Я мысленно перебрал события последних недель. Через несколько минут я должен был вернуться в отделение интенсивной терапии на обход.
– Почему ты мне не сообщил, что тебя выписывают? – спросил я. У меня не было никакого права обижаться, но мне все равно было немного обидно.
Он покачал головой:
– Я знаю, что ты человек занятой.
– Конечно, ты не обязан мне ничего сообщать, однако…
– В следующий раз я тебе обязательно скажу.
И снова у меня возникло ощущение, что я неуклюже пытаюсь переступить черту между врачом и другом.

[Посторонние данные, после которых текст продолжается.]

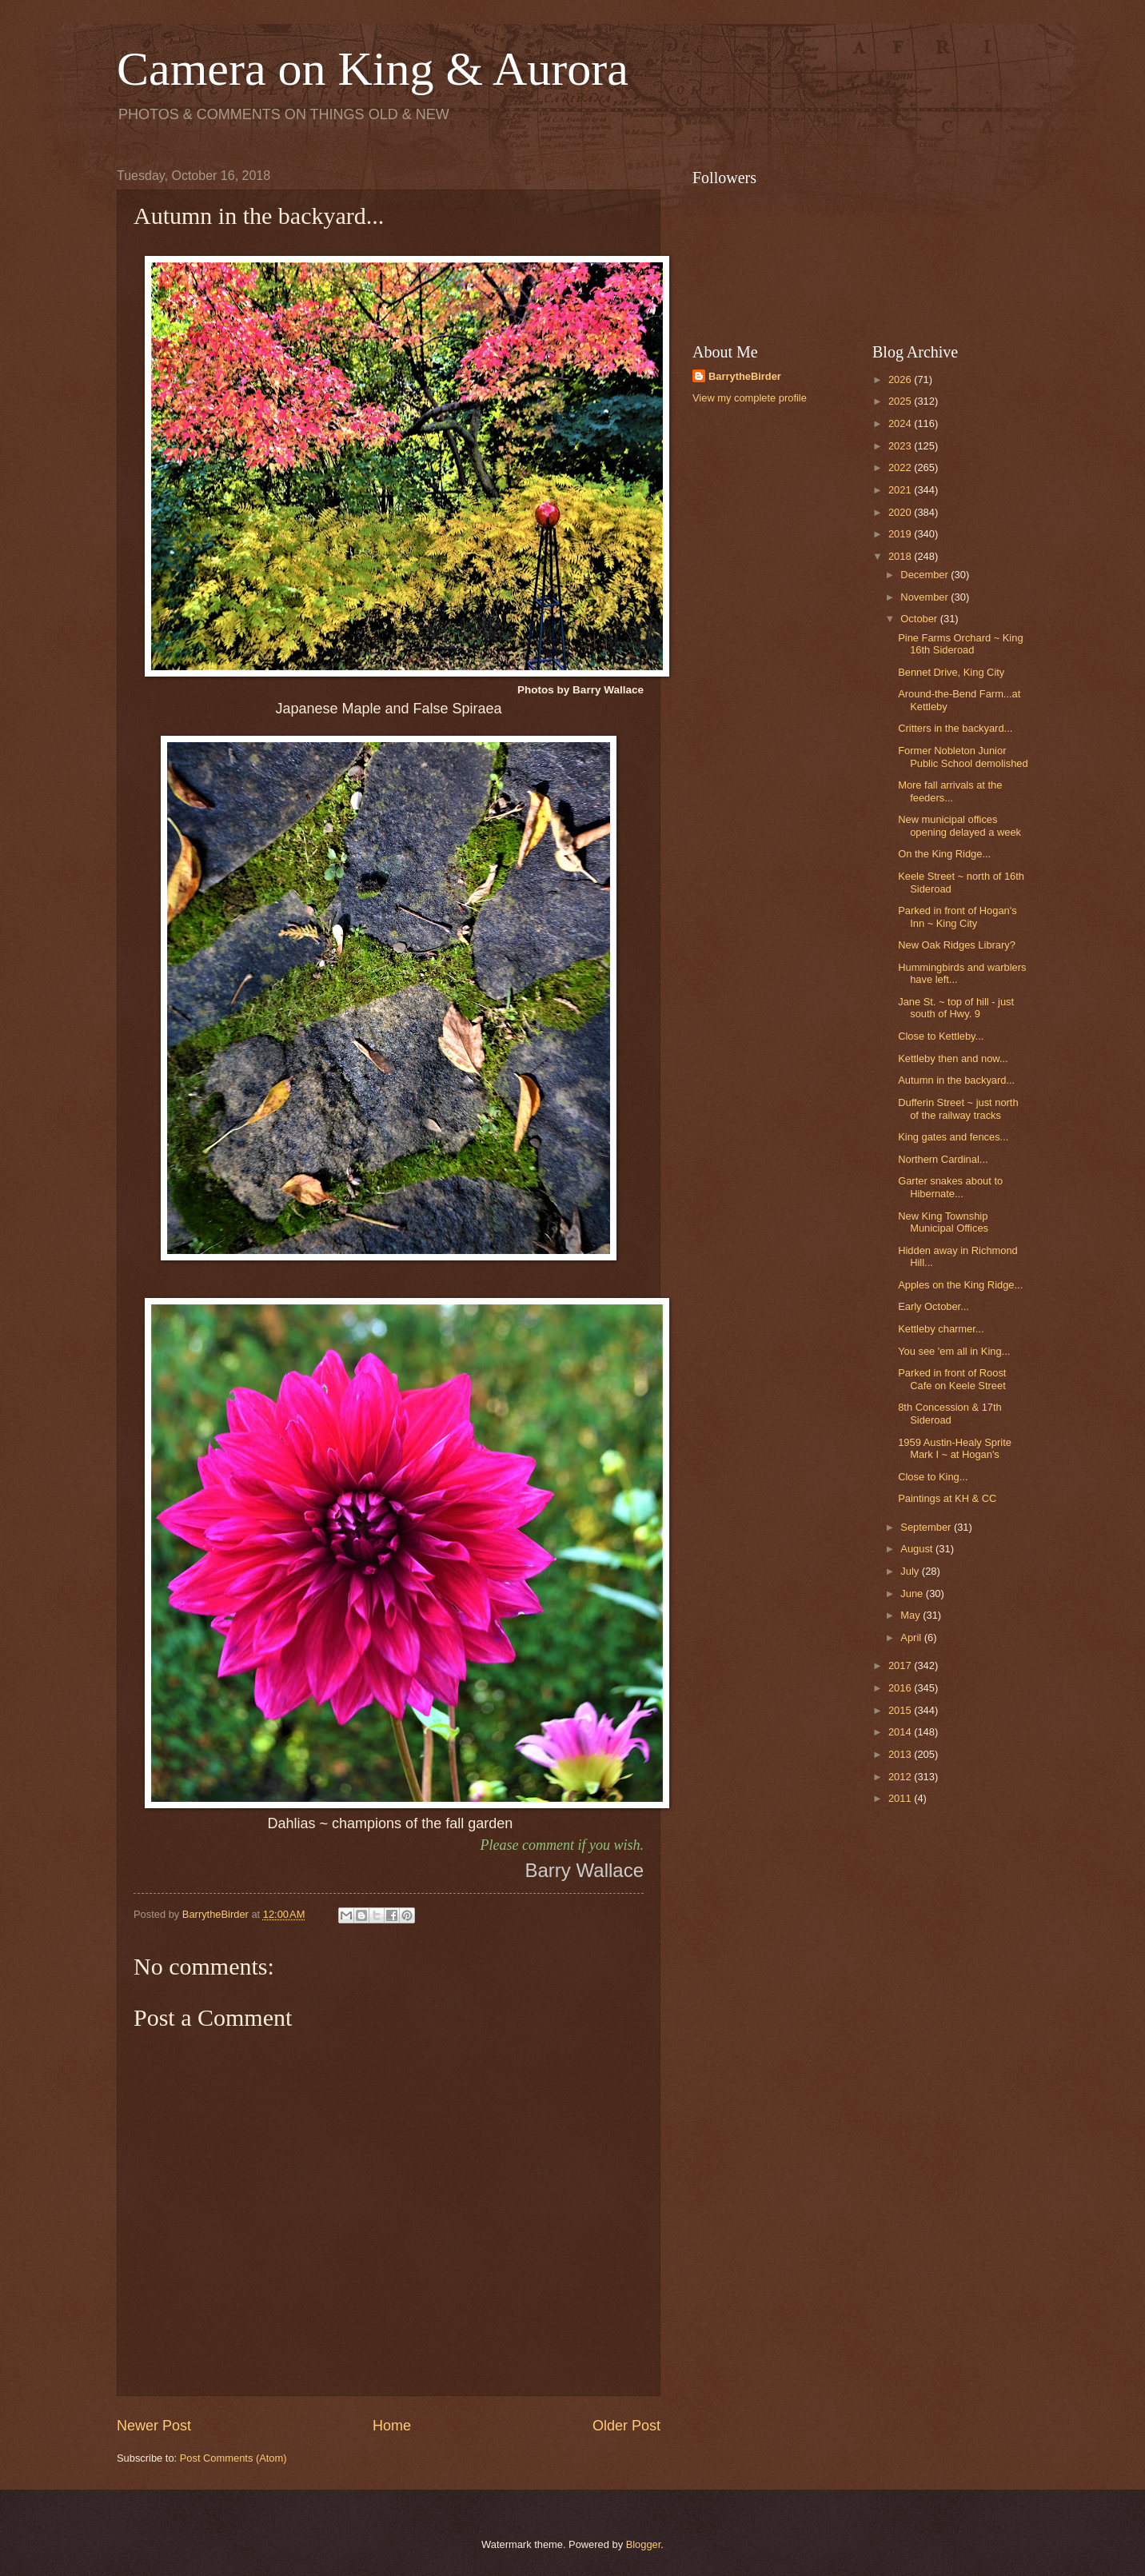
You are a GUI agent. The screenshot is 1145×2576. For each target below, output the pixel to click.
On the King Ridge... (944, 854)
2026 (901, 379)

– Давай договоримся, – сказал я, – что, если кого-либо из нас положат в больницу, мы друг другу сообщим.
– Ха, договорились.
Только мы пожали руки, как затрезвонил мой пейджер, и мне снова пришлось сдержаться, чтобы не швырнуть его об стену. Было такое чувство, словно это какой-то датчик, орган, способный определять важные моменты, чтобы их прервать.
– Как же я ненавижу эту штуку.
– Ты выглядишь как-то иначе, – сказал Бенни.
И снова наш разговор был каким-то неуклюжим, перескакивающим с одной незаконченной мысли на другую. Я подумал о том, насколько поменялся внешний вид Бенни с того момента, как впервые увидел его в первый свой день в роли врача, однако не стал ничего говорить. Он выглядел истощенным, а его руки и ноги были худыми. Это был уже далеко не тот энергичный человек, которого я впервые увидел на велотренажере.